Leaving out any pictures, print the entries that follow exactly as they stand.

Records drawn from a dataset —
━━━
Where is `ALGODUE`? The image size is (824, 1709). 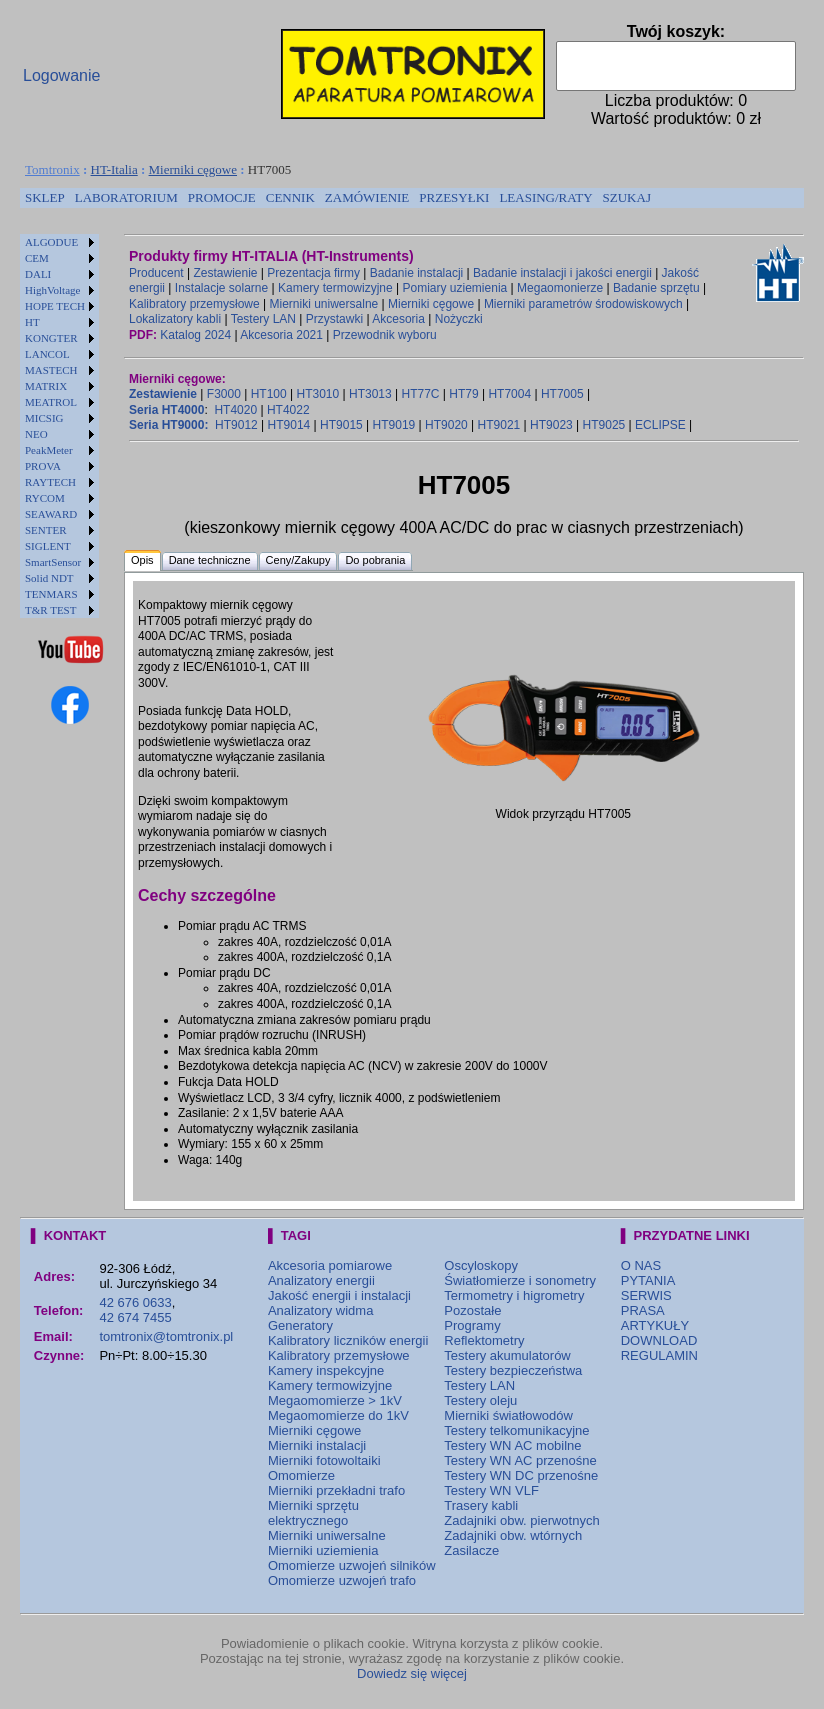
ALGODUE is located at coordinates (51, 242).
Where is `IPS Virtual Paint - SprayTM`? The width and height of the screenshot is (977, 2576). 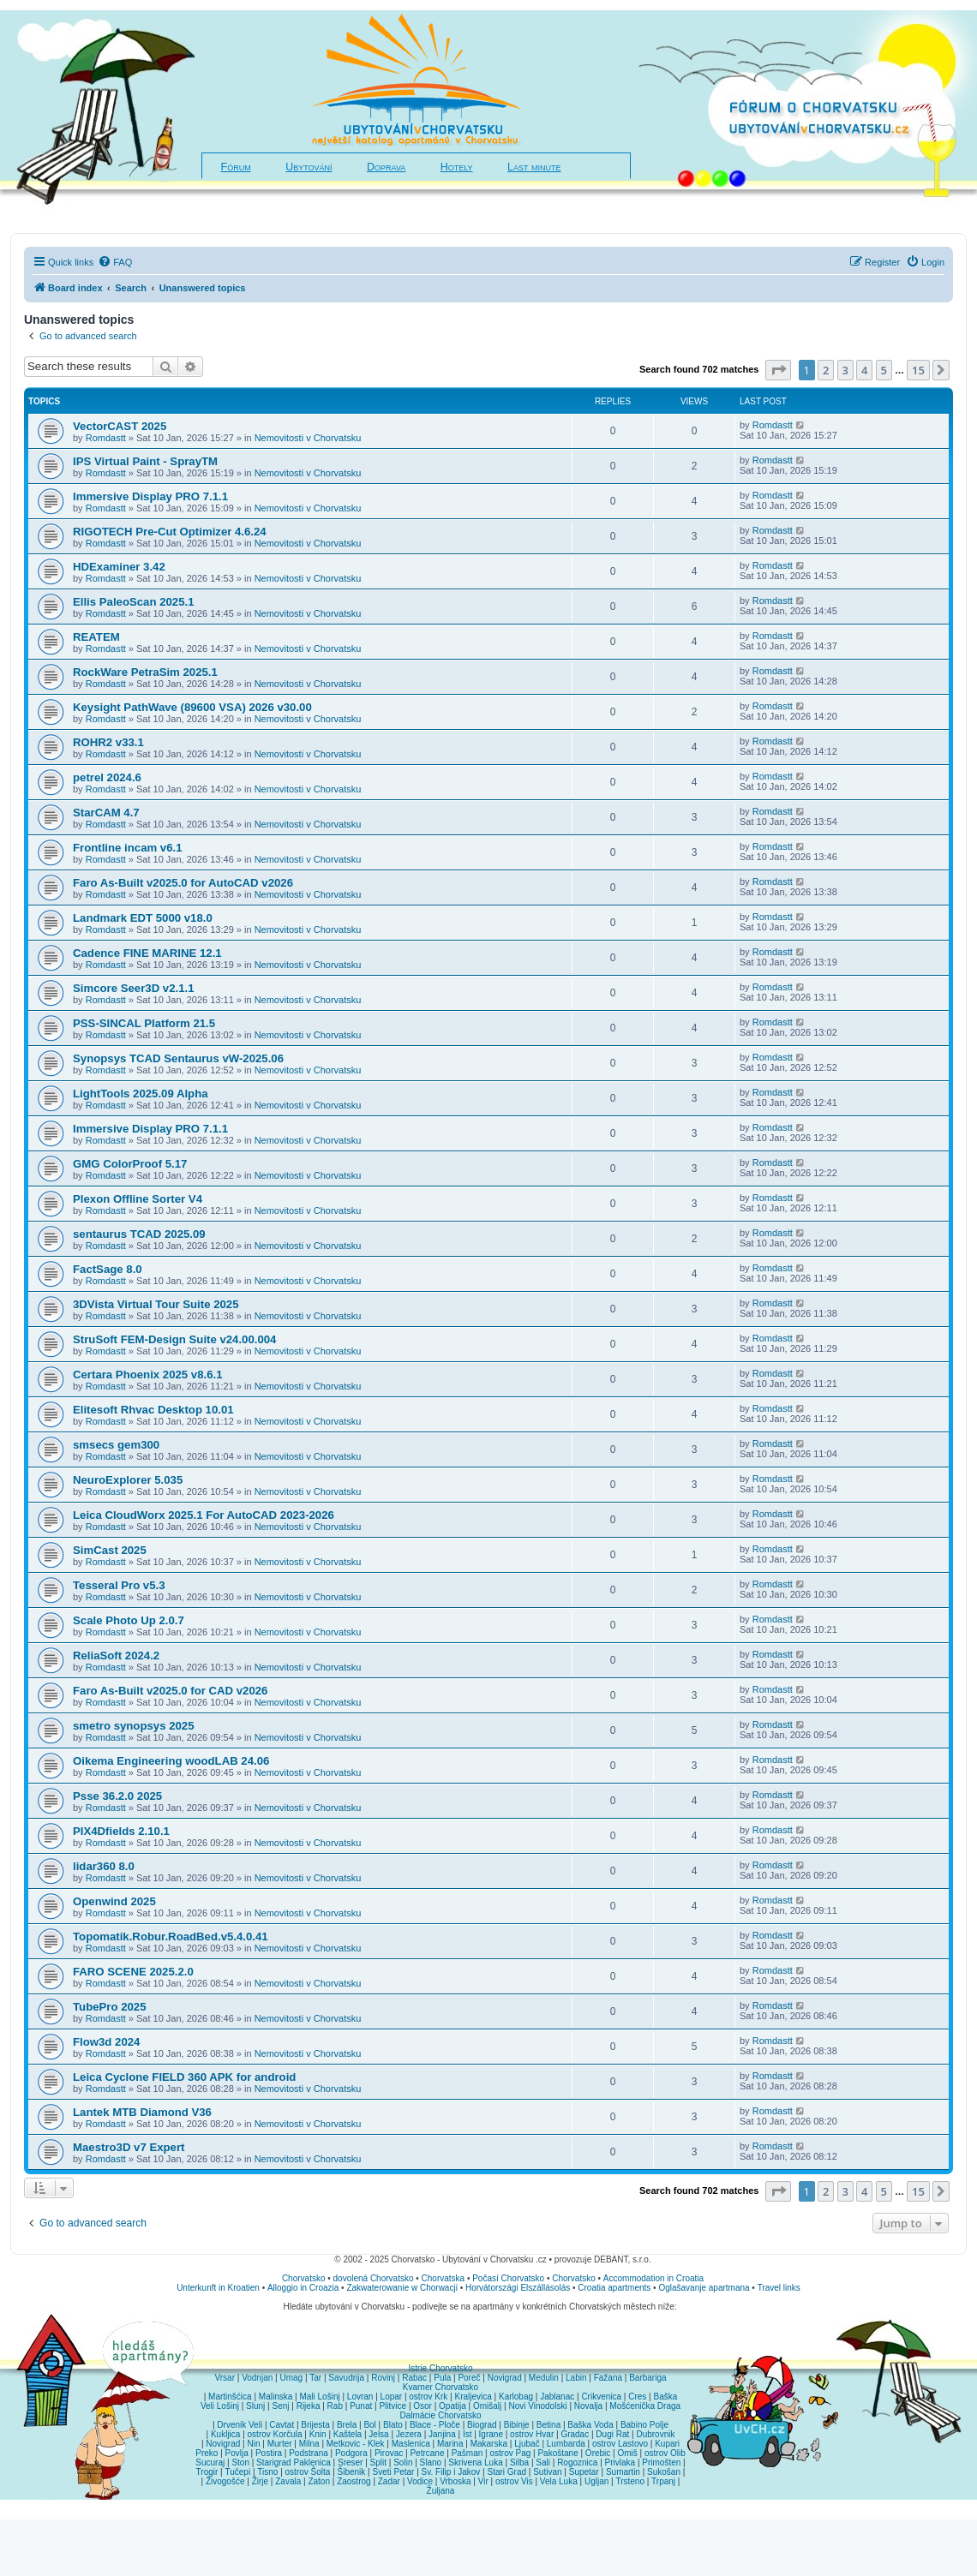
IPS Virtual Paint - SprayTM is located at coordinates (145, 461).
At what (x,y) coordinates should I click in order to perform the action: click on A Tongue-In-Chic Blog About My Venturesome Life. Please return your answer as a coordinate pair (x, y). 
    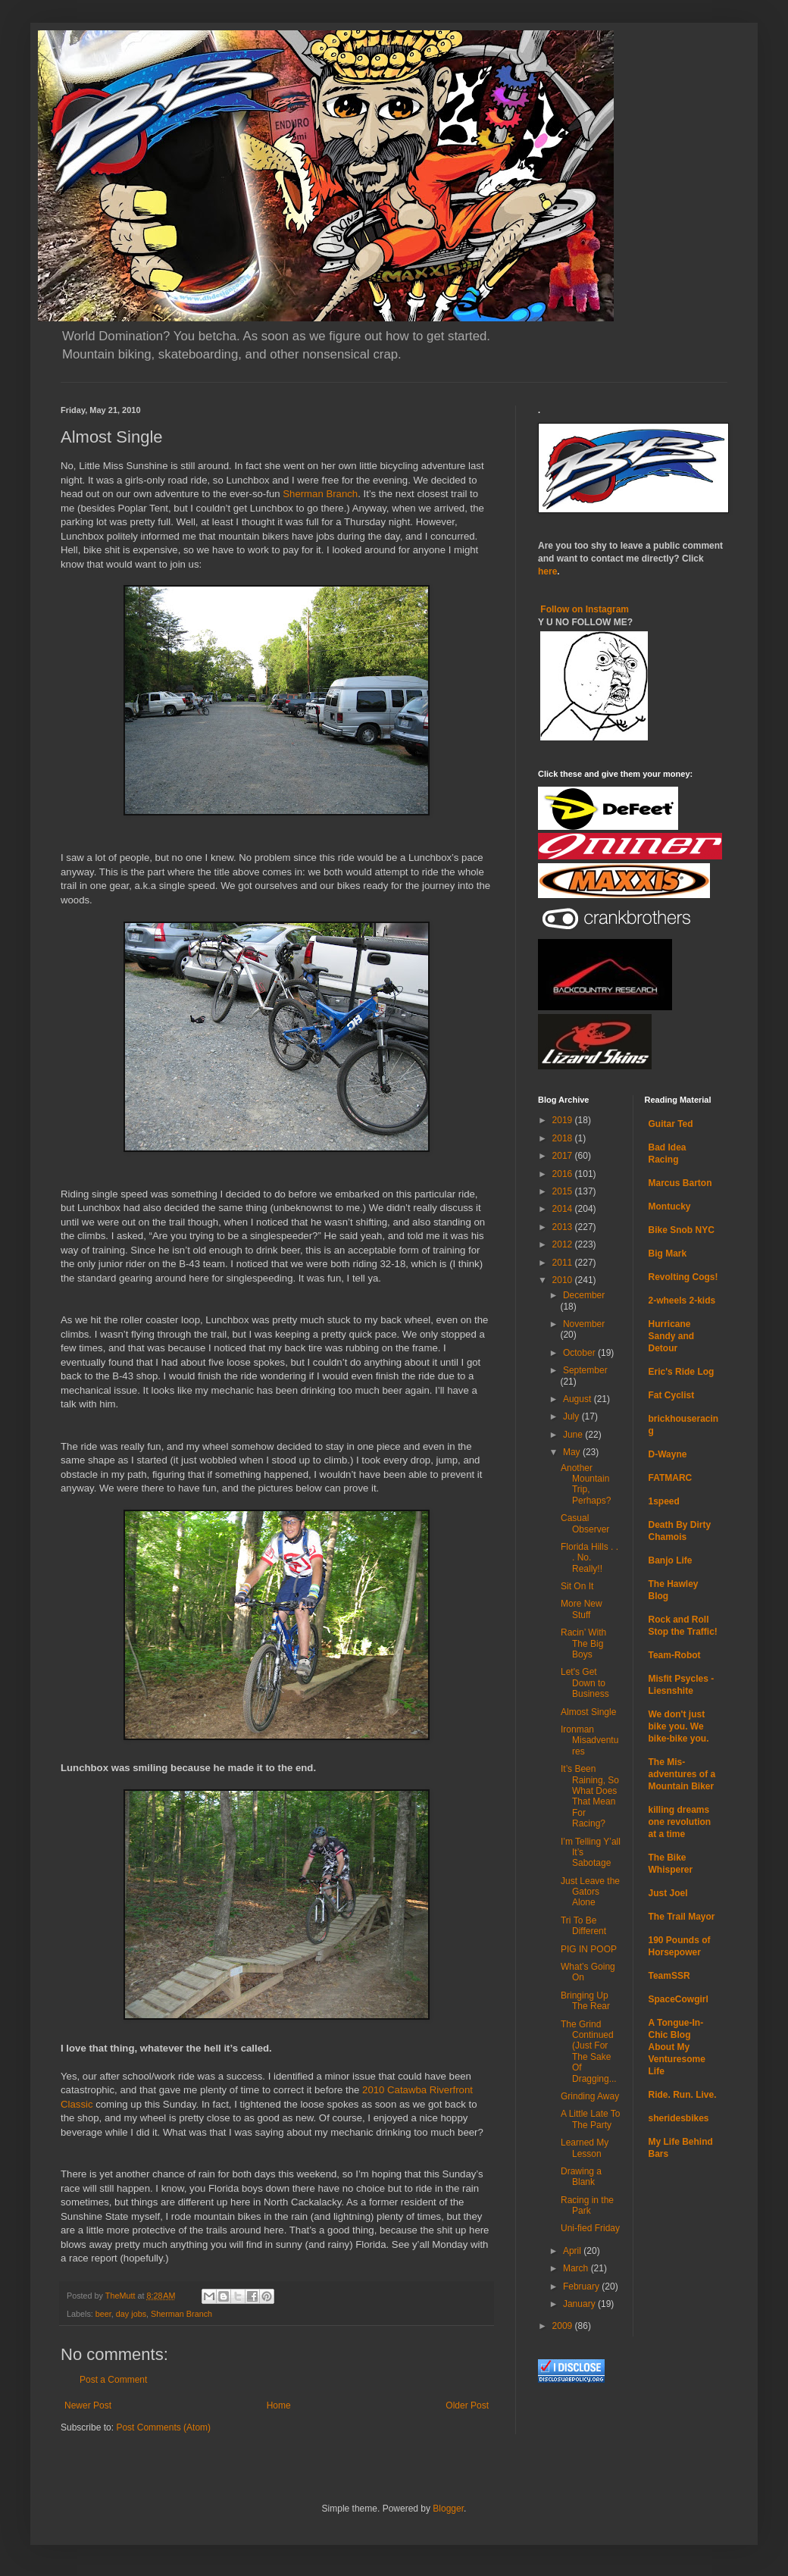
    Looking at the image, I should click on (677, 2047).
━━━
Solution to this task —
Where is `ALGODUE`? The image size is (824, 1709). 
ALGODUE is located at coordinates (51, 242).
Where is `IPS Virtual Paint - SprayTM`? The width and height of the screenshot is (977, 2576). 
IPS Virtual Paint - SprayTM is located at coordinates (145, 461).
At what (x,y) coordinates should I click in order to perform the action: click on A Tongue-In-Chic Blog About My Venturesome Life. Please return your answer as a coordinate pair (x, y). 
    Looking at the image, I should click on (677, 2047).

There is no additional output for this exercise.